## Brief
Wherever a line in the records contains the word "resistance", return that line.
(Dataset records)
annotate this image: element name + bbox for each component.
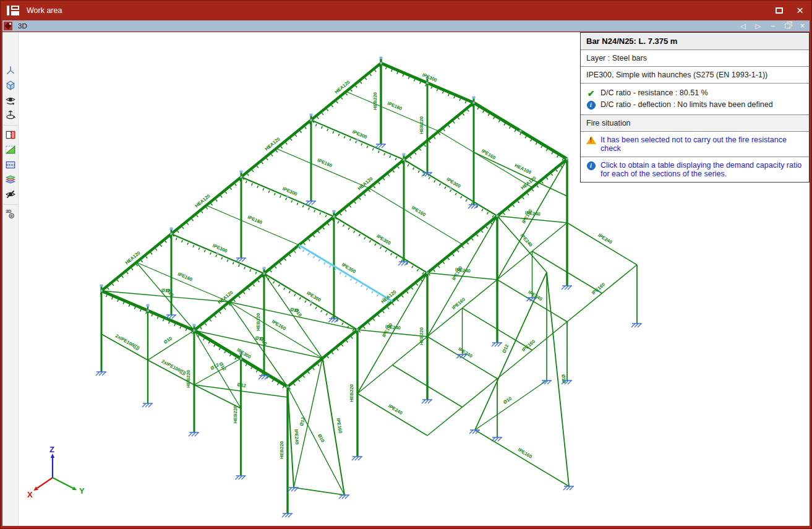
fire-situation-header: Fire situation xyxy=(581,115,809,132)
load-ticks xyxy=(499,161,569,218)
cube-icon[interactable] xyxy=(5,80,16,91)
support-icon xyxy=(375,144,386,148)
support-icon xyxy=(631,324,642,327)
hide-elements-icon[interactable] xyxy=(5,189,16,200)
member-label: IPE300 xyxy=(306,290,322,303)
application-window: Work area × 3D ◁ ▷ − × xyxy=(0,0,812,529)
node-marker xyxy=(472,101,475,104)
load-ticks xyxy=(173,179,243,236)
view-toolbar: 3D xyxy=(2,32,19,526)
bar-info-panel: Bar N24/N25: L. 7.375 m Layer : Steel ba… xyxy=(580,32,810,183)
3d-settings-icon[interactable]: 3D xyxy=(5,209,16,220)
cype3d-app-icon xyxy=(4,22,12,30)
member-label: IPE240 xyxy=(293,429,300,444)
bar-checks: ✔ D/C ratio - resistance : 80.51 % i D/C… xyxy=(581,84,809,115)
member-label: HEB220 xyxy=(349,384,354,402)
member-line[interactable] xyxy=(567,265,637,322)
column-cap xyxy=(310,114,313,116)
member-label: HEA120 xyxy=(380,289,398,304)
member-line[interactable] xyxy=(497,216,547,272)
member-line[interactable] xyxy=(137,262,229,302)
support-icon xyxy=(236,476,246,480)
node-marker xyxy=(263,272,265,275)
member-label: IPE240 xyxy=(519,233,534,248)
member-label: IPE240 xyxy=(457,346,473,359)
member-label: IPE160 xyxy=(521,209,533,225)
node-marker xyxy=(450,187,452,189)
window-title: Work area xyxy=(27,6,62,15)
load-ticks xyxy=(310,123,403,162)
member-line[interactable] xyxy=(346,92,439,131)
node-marker xyxy=(286,385,289,388)
member-line[interactable] xyxy=(137,262,195,330)
forward-arrow-icon[interactable]: ▷ xyxy=(756,23,761,30)
deflection-ratio: D/C ratio - deflection : No limits have … xyxy=(600,100,803,109)
minimize-view-icon[interactable]: − xyxy=(771,22,775,30)
check-icon: ✔ xyxy=(586,88,596,98)
axes-icon[interactable] xyxy=(5,65,16,76)
member-line[interactable] xyxy=(357,394,427,436)
node-marker xyxy=(333,215,335,218)
member-line[interactable] xyxy=(148,330,194,360)
member-label: HEB220 xyxy=(233,406,238,424)
column-cap xyxy=(240,171,243,173)
load-ticks xyxy=(406,105,476,161)
load-ticks xyxy=(429,218,499,275)
member-line[interactable] xyxy=(194,359,241,385)
member-label: IPE240 xyxy=(387,403,403,416)
member-label: IPE160 xyxy=(451,296,466,311)
column-cap xyxy=(380,57,383,59)
node-marker xyxy=(356,139,359,141)
warning-icon xyxy=(586,136,596,144)
section-plane-icon[interactable] xyxy=(5,129,16,140)
support-icon xyxy=(563,486,574,490)
support-icon xyxy=(422,400,432,403)
member-line[interactable] xyxy=(567,223,637,265)
info-icon: i xyxy=(587,101,596,110)
member-label: IPE160 xyxy=(335,418,343,434)
member-label: IPE160 xyxy=(591,282,606,296)
restore-view-icon[interactable] xyxy=(785,24,790,28)
resistance-ratio: D/C ratio - resistance : 80.51 % xyxy=(600,88,803,97)
y-axis-label: Y xyxy=(79,486,85,496)
dc-table-link[interactable]: Click to obtain a table displaying the d… xyxy=(600,161,803,178)
member-line[interactable] xyxy=(474,152,567,196)
support-icon xyxy=(142,403,153,407)
rotate-view-icon[interactable] xyxy=(5,110,16,121)
member-line[interactable] xyxy=(357,337,427,394)
column-cap xyxy=(170,228,173,230)
member-label: HEB220 xyxy=(186,370,191,388)
member-label: IPE160 xyxy=(271,319,287,332)
member-label: HEB220 xyxy=(255,313,261,331)
load-ticks xyxy=(170,236,263,276)
load-ticks xyxy=(380,66,472,105)
node-marker xyxy=(170,233,173,235)
orbit-view-icon[interactable] xyxy=(5,95,16,106)
split-view-icon[interactable] xyxy=(5,144,16,155)
window-zoom-icon[interactable] xyxy=(5,159,16,170)
info-icon: i xyxy=(587,161,596,170)
member-line[interactable] xyxy=(276,148,369,188)
maximize-button-icon[interactable] xyxy=(776,7,783,14)
x-axis-label: X xyxy=(27,490,33,499)
member-line[interactable] xyxy=(475,430,569,486)
close-button-icon[interactable]: × xyxy=(797,4,803,16)
support-icon xyxy=(96,372,106,376)
member-label: Ø10 xyxy=(163,335,173,345)
support-icon xyxy=(562,286,572,290)
member-line[interactable] xyxy=(264,273,323,358)
layers-icon[interactable] xyxy=(5,174,16,185)
member-line[interactable] xyxy=(207,205,299,245)
axes-widget: XYZ xyxy=(27,445,85,499)
support-icon xyxy=(282,514,293,517)
node-marker xyxy=(519,130,522,132)
dc-table-note-row: i Click to obtain a table displaying the… xyxy=(581,157,809,182)
close-view-icon[interactable]: × xyxy=(800,22,805,30)
view-title: 3D xyxy=(18,22,27,30)
member-line[interactable] xyxy=(427,379,497,436)
column-cap xyxy=(472,97,476,99)
back-arrow-icon[interactable]: ◁ xyxy=(740,23,745,30)
support-icon xyxy=(288,488,299,491)
column-cap xyxy=(263,267,266,270)
member-line[interactable] xyxy=(294,488,344,495)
(End Dataset records)
## Written answer
bar-checks: ✔ D/C ratio - resistance : 80.51 % i D/C… xyxy=(581,84,809,115)
resistance-ratio: D/C ratio - resistance : 80.51 % xyxy=(600,88,803,97)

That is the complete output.